* **RECORDS SUPPLIED**
******

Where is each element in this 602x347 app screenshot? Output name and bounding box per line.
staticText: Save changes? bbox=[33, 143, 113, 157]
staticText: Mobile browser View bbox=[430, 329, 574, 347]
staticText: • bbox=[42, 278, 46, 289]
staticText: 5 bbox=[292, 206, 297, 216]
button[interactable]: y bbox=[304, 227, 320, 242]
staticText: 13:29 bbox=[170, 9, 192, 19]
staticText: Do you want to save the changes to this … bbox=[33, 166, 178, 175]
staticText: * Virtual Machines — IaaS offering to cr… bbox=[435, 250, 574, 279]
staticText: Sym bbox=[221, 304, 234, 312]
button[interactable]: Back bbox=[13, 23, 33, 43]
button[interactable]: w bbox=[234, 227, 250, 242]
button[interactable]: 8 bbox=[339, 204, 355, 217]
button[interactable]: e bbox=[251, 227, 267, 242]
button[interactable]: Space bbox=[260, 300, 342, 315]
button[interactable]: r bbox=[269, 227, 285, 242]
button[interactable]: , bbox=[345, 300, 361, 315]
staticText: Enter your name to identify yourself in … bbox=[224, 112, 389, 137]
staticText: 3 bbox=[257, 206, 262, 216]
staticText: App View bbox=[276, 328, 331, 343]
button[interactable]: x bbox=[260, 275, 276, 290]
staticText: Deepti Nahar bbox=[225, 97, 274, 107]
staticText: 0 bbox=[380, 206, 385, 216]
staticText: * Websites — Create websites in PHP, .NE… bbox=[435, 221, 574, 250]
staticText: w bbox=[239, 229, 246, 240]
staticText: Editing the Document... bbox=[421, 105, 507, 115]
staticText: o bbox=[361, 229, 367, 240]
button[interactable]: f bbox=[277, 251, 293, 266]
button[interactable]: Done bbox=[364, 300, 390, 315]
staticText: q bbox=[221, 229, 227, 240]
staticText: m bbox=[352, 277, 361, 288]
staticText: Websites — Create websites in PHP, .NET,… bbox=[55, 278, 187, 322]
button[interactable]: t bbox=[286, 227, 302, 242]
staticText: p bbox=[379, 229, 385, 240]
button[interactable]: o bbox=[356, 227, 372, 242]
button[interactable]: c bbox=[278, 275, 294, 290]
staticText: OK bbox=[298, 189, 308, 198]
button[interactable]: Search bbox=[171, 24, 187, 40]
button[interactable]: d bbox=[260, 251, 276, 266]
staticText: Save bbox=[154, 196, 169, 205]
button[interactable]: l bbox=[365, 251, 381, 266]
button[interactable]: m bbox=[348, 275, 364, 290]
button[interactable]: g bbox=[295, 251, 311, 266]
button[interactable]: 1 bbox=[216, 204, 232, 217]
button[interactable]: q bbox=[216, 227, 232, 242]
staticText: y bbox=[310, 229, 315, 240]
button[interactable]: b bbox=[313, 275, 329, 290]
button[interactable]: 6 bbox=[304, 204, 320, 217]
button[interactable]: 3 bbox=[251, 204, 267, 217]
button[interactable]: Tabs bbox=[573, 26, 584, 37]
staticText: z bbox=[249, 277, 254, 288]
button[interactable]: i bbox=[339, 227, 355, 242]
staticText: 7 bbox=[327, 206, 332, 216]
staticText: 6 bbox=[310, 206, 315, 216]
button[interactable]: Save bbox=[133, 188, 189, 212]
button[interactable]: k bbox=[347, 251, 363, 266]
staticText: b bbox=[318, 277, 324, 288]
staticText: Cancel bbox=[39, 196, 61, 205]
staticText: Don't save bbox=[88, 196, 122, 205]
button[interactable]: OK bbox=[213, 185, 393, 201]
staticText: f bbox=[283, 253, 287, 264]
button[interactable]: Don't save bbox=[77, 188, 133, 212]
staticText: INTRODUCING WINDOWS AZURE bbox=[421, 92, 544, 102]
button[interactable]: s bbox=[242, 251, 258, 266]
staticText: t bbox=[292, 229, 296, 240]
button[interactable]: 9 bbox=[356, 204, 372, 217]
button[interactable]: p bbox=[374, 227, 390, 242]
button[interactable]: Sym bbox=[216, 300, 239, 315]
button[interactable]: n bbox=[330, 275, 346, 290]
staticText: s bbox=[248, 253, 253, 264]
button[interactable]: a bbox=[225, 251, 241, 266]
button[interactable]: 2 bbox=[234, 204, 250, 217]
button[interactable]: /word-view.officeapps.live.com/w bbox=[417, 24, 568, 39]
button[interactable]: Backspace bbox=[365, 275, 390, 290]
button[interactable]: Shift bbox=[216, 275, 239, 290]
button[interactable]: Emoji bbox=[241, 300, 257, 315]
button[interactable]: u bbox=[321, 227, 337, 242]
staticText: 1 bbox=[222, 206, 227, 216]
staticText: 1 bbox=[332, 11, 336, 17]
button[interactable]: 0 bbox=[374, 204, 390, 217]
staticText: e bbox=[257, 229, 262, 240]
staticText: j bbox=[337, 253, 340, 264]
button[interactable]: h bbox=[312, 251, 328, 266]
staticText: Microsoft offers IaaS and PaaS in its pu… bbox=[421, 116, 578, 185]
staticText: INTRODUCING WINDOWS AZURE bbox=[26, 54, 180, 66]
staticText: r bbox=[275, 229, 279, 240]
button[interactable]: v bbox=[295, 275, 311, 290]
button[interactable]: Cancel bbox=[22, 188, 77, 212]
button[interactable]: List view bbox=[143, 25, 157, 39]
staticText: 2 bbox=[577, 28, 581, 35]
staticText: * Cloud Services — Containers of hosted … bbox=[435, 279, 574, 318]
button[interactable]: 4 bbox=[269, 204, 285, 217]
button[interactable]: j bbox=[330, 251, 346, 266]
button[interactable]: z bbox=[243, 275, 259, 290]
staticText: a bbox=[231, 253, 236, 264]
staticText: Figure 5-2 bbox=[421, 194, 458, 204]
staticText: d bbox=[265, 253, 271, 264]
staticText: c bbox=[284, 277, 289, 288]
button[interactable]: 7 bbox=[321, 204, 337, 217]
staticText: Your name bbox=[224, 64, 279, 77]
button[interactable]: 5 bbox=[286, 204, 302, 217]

******

* **WORK TO BE COMPLETED**
Would you reproduce all the entries exactly?

* **THE ANSWER**
Where is each element in this 602x347 app screenshot? Output name and bounding box per line.
staticText: Save changes? bbox=[33, 143, 113, 157]
staticText: Mobile browser View bbox=[430, 329, 574, 347]
staticText: • bbox=[42, 278, 46, 289]
staticText: 5 bbox=[292, 206, 297, 216]
button[interactable]: y bbox=[304, 227, 320, 242]
staticText: 13:29 bbox=[170, 9, 192, 19]
staticText: Do you want to save the changes to this … bbox=[33, 166, 178, 175]
staticText: * Virtual Machines — IaaS offering to cr… bbox=[435, 250, 574, 279]
staticText: Sym bbox=[221, 304, 234, 312]
button[interactable]: Back bbox=[13, 23, 33, 43]
button[interactable]: w bbox=[234, 227, 250, 242]
button[interactable]: 8 bbox=[339, 204, 355, 217]
button[interactable]: e bbox=[251, 227, 267, 242]
button[interactable]: Space bbox=[260, 300, 342, 315]
button[interactable]: r bbox=[269, 227, 285, 242]
button[interactable]: , bbox=[345, 300, 361, 315]
staticText: Enter your name to identify yourself in … bbox=[224, 112, 389, 137]
staticText: 3 bbox=[257, 206, 262, 216]
staticText: App View bbox=[276, 328, 331, 343]
button[interactable]: x bbox=[260, 275, 276, 290]
staticText: Deepti Nahar bbox=[225, 97, 274, 107]
staticText: 0 bbox=[380, 206, 385, 216]
staticText: * Websites — Create websites in PHP, .NE… bbox=[435, 221, 574, 250]
staticText: w bbox=[239, 229, 246, 240]
staticText: Editing the Document... bbox=[421, 105, 507, 115]
staticText: o bbox=[361, 229, 367, 240]
button[interactable]: f bbox=[277, 251, 293, 266]
button[interactable]: Done bbox=[364, 300, 390, 315]
staticText: q bbox=[221, 229, 227, 240]
staticText: m bbox=[352, 277, 361, 288]
staticText: Websites — Create websites in PHP, .NET,… bbox=[55, 278, 187, 322]
button[interactable]: t bbox=[286, 227, 302, 242]
staticText: p bbox=[379, 229, 385, 240]
button[interactable]: o bbox=[356, 227, 372, 242]
button[interactable]: c bbox=[278, 275, 294, 290]
staticText: OK bbox=[298, 189, 308, 198]
button[interactable]: Search bbox=[171, 24, 187, 40]
button[interactable]: d bbox=[260, 251, 276, 266]
staticText: Save bbox=[154, 196, 169, 205]
button[interactable]: l bbox=[365, 251, 381, 266]
button[interactable]: m bbox=[348, 275, 364, 290]
button[interactable]: g bbox=[295, 251, 311, 266]
button[interactable]: 1 bbox=[216, 204, 232, 217]
button[interactable]: q bbox=[216, 227, 232, 242]
staticText: y bbox=[310, 229, 315, 240]
button[interactable]: b bbox=[313, 275, 329, 290]
button[interactable]: 6 bbox=[304, 204, 320, 217]
button[interactable]: 3 bbox=[251, 204, 267, 217]
button[interactable]: Tabs bbox=[573, 26, 584, 37]
staticText: z bbox=[249, 277, 254, 288]
button[interactable]: i bbox=[339, 227, 355, 242]
staticText: 7 bbox=[327, 206, 332, 216]
staticText: 6 bbox=[310, 206, 315, 216]
button[interactable]: Save bbox=[133, 188, 189, 212]
button[interactable]: k bbox=[347, 251, 363, 266]
staticText: b bbox=[318, 277, 324, 288]
staticText: Cancel bbox=[39, 196, 61, 205]
staticText: Don't save bbox=[88, 196, 122, 205]
button[interactable]: OK bbox=[213, 185, 393, 201]
staticText: f bbox=[283, 253, 287, 264]
button[interactable]: Don't save bbox=[77, 188, 133, 212]
staticText: INTRODUCING WINDOWS AZURE bbox=[421, 92, 544, 102]
button[interactable]: s bbox=[242, 251, 258, 266]
staticText: t bbox=[292, 229, 296, 240]
button[interactable]: 9 bbox=[356, 204, 372, 217]
button[interactable]: p bbox=[374, 227, 390, 242]
button[interactable]: Sym bbox=[216, 300, 239, 315]
button[interactable]: n bbox=[330, 275, 346, 290]
staticText: s bbox=[248, 253, 253, 264]
button[interactable]: a bbox=[225, 251, 241, 266]
button[interactable]: 2 bbox=[234, 204, 250, 217]
button[interactable]: /word-view.officeapps.live.com/w bbox=[417, 24, 568, 39]
button[interactable]: Backspace bbox=[365, 275, 390, 290]
button[interactable]: Shift bbox=[216, 275, 239, 290]
button[interactable]: Emoji bbox=[241, 300, 257, 315]
button[interactable]: u bbox=[321, 227, 337, 242]
staticText: 1 bbox=[222, 206, 227, 216]
staticText: 1 bbox=[332, 11, 336, 17]
button[interactable]: 0 bbox=[374, 204, 390, 217]
staticText: e bbox=[257, 229, 262, 240]
staticText: j bbox=[337, 253, 340, 264]
button[interactable]: h bbox=[312, 251, 328, 266]
staticText: Microsoft offers IaaS and PaaS in its pu… bbox=[421, 116, 578, 185]
staticText: INTRODUCING WINDOWS AZURE bbox=[26, 54, 180, 66]
staticText: r bbox=[275, 229, 279, 240]
button[interactable]: v bbox=[295, 275, 311, 290]
button[interactable]: Cancel bbox=[22, 188, 77, 212]
button[interactable]: List view bbox=[143, 25, 157, 39]
staticText: 2 bbox=[577, 28, 581, 35]
staticText: * Cloud Services — Containers of hosted … bbox=[435, 279, 574, 318]
button[interactable]: 4 bbox=[269, 204, 285, 217]
button[interactable]: j bbox=[330, 251, 346, 266]
button[interactable]: z bbox=[243, 275, 259, 290]
staticText: a bbox=[231, 253, 236, 264]
staticText: Figure 5-2 bbox=[421, 194, 458, 204]
staticText: d bbox=[265, 253, 271, 264]
staticText: c bbox=[284, 277, 289, 288]
button[interactable]: 7 bbox=[321, 204, 337, 217]
staticText: Your name bbox=[224, 64, 279, 77]
button[interactable]: 5 bbox=[286, 204, 302, 217]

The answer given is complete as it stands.